Wednesday, January 1, 2025

1961 Fleer Autograph Project - Part 45

It had taken five years, but I have finally managed to achieve something: I caught COVID.  

Lordy, did I feel like crap.  Christmas day started off normal enough, but as the day wore on, I got more and more tired. By early evening, I was having chills and was achy all over. The next two days were a blur. I tried working from home, but both days I only made it to lunch before I crapped out; Friday I went to bed at 6 PM and basically stayed there for the next 12 hours. I was feeling better on Saturday, better still each subsequent day, and I hope to return to the office Thursday (1/2)

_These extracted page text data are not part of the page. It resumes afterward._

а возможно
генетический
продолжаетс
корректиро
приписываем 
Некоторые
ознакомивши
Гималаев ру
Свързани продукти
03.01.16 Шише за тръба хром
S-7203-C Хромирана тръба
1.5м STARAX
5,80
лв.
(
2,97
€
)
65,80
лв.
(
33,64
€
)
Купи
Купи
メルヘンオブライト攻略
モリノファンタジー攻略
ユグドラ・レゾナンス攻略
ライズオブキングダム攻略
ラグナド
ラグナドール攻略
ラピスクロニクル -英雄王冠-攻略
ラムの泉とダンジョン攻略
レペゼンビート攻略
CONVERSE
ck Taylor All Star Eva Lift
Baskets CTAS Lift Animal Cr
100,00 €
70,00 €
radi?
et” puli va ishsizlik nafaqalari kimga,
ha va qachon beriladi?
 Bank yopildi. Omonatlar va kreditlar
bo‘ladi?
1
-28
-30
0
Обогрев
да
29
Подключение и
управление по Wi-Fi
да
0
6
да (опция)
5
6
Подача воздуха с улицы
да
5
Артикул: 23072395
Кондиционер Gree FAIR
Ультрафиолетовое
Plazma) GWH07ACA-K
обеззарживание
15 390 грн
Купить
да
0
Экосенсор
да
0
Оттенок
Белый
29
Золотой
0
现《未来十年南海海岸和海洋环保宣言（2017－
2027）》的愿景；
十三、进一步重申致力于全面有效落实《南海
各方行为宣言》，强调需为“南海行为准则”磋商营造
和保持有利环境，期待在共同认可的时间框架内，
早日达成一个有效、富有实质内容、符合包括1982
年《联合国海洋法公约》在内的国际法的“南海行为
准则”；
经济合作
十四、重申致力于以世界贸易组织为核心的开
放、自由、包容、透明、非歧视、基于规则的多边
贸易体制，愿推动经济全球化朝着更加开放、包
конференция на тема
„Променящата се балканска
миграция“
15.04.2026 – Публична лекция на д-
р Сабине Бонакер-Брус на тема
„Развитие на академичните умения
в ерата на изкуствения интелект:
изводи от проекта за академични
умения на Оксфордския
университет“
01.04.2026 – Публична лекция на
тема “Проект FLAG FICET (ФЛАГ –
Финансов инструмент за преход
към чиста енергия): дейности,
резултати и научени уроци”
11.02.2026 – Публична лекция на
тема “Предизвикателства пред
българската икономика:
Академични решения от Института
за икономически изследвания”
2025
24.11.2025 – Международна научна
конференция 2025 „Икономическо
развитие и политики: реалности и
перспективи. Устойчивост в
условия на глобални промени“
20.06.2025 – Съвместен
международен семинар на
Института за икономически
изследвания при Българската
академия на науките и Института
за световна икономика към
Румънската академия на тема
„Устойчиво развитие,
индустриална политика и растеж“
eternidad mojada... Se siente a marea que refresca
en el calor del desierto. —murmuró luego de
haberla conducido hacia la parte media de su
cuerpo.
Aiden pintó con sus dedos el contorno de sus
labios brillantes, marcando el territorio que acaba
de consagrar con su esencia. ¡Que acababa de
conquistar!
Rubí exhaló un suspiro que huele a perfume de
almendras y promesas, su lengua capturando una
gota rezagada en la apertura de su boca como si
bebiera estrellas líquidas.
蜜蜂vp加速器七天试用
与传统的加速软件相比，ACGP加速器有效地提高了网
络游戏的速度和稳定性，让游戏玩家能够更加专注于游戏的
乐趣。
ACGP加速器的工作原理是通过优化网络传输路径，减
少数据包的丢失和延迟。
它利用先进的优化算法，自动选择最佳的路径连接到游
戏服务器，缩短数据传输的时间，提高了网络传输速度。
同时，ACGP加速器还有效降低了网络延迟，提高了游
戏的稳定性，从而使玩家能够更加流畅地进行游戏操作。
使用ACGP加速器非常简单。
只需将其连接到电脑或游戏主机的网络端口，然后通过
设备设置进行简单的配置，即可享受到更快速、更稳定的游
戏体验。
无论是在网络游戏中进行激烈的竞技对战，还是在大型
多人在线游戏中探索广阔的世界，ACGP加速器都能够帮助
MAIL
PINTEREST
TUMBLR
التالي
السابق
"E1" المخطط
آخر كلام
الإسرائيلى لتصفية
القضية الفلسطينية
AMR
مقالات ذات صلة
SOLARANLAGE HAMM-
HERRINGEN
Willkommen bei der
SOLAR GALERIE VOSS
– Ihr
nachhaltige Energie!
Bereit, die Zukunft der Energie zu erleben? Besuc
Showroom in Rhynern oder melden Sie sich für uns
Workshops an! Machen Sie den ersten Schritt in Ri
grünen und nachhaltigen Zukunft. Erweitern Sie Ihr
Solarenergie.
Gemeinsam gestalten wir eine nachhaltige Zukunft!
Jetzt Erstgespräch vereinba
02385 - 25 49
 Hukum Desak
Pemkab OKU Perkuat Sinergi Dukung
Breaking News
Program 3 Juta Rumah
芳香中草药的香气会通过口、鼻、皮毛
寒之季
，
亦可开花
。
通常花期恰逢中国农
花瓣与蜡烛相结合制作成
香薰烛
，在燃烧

Anyways, in my attempt to not overdo it, I am going to knock another one of these posts out.  

Hughie Critz was considered one of the best defensive second basemen of his era.  A light hitter, his facility with the glove saw him mentioned in the same breath with his more offensively adept contemporaries like Honus Wagner, Eddie Collins, and Frankie Frisch.  What else do we know about Hughie?

  1. He was the son of a university president. His father was at various times president of the universities know known as Arkansas Tech and Mississippi State.  Despite being a ballplayer himself, the elder Critz was not happy when his son went out for baseball during his junior year  Mississippi State (nee Mississippi A&M)
  2. After graduating college, he started working as a cotton broker in Greenwood, MS but a agricultural depression that crashed cotton prices put paid to that choice. He became a pro ball player when his semi-pro team joined the Class D Mississippi State League.
  3. After the 1921 season, his contract was sold to the Memphis Chickasaws of the Class A Southern Association.  Following that season, he was promoted to the Double A Minneapolis Millers where he put in one full, and one partial season before being called up to Cincinnati in May of 1924. He was inserted immediately as the everday second baseman for the Redlegs and hit .322 over the course of the season. This represented his career high water mark for batting average.
  4. He went 2 for 4 in his debut game; hitting two singles off of the great Chicago pitcher Grover Cleveland Alexander.
  5. He had a reputation as a smart player, though in self-effacing style he once said “Such stars as Johnny Evers and Eddie Collins had set the fashion and brains and second base sort of went together, So I decided to appear smart, too. I shifted to the right for this batter, to the left for that one, guessed wrong half the time but got away with it.”
  6. In 1929 after a hard slide by Riggs Stephenson took out Hughie, injuring his knee, an on-field fight ensued between the Cubs and the Reds.  Making the incident noteworthy, the teams continued the brawl post-game while waiting for their respective trains.
  7. Critz was long coveted by NY Giants manager John McGraw, who finally managed to trade for him in 1930.  This allowed him to make his sole post season appearance with the Giants in their 1933 World Series victory.
  8. Critz was very superstitious. One such superstition was the need to move his rival second baseman's glove when he took the field at the start of an inning.  Frankie Frisch would deliberately take his glove with him to the bench and Fritz would have to chase him down to touch the glove in order to satisfy his compulsion.
  9. In retirement, he owned a 1,000 acre plantation and a Ford-Lincoln dealership in Greenwood.
  10. While not a familiar name today, Hughie was elected to the Cincinnati Reds Hall of Fame and was chosen by Cinci fans as the second baseman on the Reds’ all-time team in 1969, nearly 40 years after he was traded away.
I suppose I should do a 2024 retrospective and goal setting for the 2025 collecting season.  Perhaps this weekend.  In the mean time...

What I am listening to: Sing by Travis




1 comment:

  1. Guy played 12 years in the majors and had 1,500 hits and I never heard of him until now. I don't know how that happens.
    My daughter got covid last month for the first time. I still haven't gotten it.